Provide only the number of lines below in which the string "Connect" occurs.

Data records
Start of Block

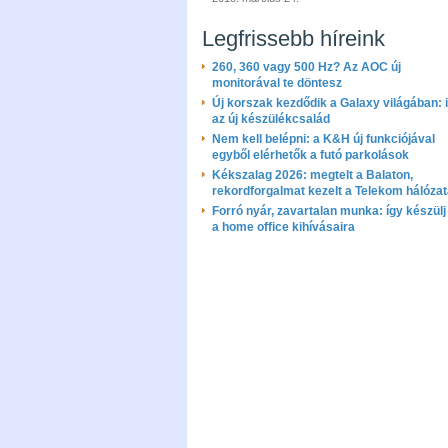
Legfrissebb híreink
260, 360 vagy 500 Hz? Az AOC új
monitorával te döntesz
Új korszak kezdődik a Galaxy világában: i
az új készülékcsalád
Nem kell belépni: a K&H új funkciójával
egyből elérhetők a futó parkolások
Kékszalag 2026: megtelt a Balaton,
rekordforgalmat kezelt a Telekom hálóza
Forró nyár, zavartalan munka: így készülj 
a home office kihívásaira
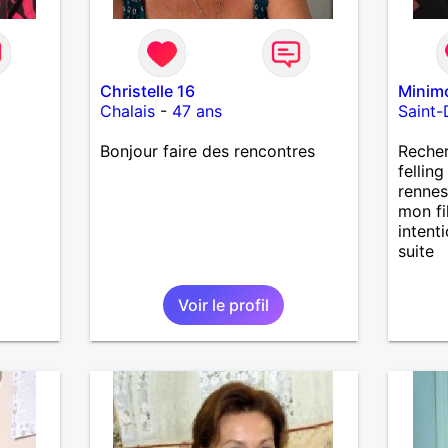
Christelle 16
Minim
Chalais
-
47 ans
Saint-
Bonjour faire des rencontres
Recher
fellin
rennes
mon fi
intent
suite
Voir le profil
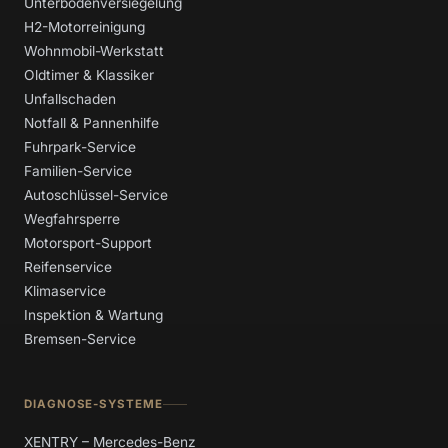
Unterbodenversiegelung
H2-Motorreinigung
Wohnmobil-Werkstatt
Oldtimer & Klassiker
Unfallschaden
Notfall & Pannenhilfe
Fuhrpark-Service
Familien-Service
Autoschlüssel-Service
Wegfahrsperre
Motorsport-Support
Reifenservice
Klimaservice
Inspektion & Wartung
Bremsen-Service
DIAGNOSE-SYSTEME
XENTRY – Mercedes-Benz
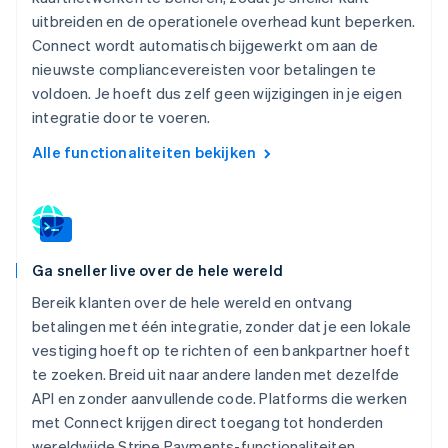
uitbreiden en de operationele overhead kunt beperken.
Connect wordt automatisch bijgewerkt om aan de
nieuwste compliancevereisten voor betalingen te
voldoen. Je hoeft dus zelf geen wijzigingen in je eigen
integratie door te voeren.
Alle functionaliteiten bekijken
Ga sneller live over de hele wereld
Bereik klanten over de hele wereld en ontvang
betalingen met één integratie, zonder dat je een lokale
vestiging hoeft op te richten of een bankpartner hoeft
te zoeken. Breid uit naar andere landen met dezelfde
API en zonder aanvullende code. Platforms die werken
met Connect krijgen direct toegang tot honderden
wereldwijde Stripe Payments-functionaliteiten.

End of Block

Response below
2